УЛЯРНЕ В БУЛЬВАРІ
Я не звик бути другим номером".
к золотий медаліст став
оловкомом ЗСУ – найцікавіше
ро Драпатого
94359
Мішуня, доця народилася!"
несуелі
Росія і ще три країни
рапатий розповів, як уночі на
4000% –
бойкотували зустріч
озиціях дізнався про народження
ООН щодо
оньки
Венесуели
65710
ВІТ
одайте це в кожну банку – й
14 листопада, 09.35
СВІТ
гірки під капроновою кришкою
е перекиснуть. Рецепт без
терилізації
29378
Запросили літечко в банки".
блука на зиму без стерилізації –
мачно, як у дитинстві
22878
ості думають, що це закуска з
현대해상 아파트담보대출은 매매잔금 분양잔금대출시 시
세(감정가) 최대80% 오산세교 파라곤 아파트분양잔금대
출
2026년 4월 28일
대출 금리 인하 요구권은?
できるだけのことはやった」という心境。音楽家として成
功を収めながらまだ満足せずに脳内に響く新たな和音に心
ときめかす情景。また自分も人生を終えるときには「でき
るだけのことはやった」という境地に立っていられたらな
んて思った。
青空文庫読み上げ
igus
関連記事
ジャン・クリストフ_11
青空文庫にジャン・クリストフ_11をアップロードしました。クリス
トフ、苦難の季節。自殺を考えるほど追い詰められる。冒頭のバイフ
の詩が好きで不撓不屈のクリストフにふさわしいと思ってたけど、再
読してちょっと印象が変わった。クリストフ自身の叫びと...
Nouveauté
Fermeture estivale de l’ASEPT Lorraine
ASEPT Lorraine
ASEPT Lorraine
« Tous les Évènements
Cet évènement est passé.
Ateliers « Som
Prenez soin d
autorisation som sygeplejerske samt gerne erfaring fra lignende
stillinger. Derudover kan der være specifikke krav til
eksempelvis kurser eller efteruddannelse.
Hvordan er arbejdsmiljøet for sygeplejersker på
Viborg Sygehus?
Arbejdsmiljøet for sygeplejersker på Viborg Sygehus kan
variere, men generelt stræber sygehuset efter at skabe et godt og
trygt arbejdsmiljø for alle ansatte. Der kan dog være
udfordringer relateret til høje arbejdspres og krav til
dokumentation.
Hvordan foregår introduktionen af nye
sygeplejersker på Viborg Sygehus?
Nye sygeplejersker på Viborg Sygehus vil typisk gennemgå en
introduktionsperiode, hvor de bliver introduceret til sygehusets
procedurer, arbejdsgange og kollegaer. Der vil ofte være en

====

» Exercise objective: Only the lines above that hold "Hvordan" are wanted. Show every one of them.

» Solution for this task:
Hvordan er arbejdsmiljøet for sygeplejersker på
Hvordan foregår introduktionen af nye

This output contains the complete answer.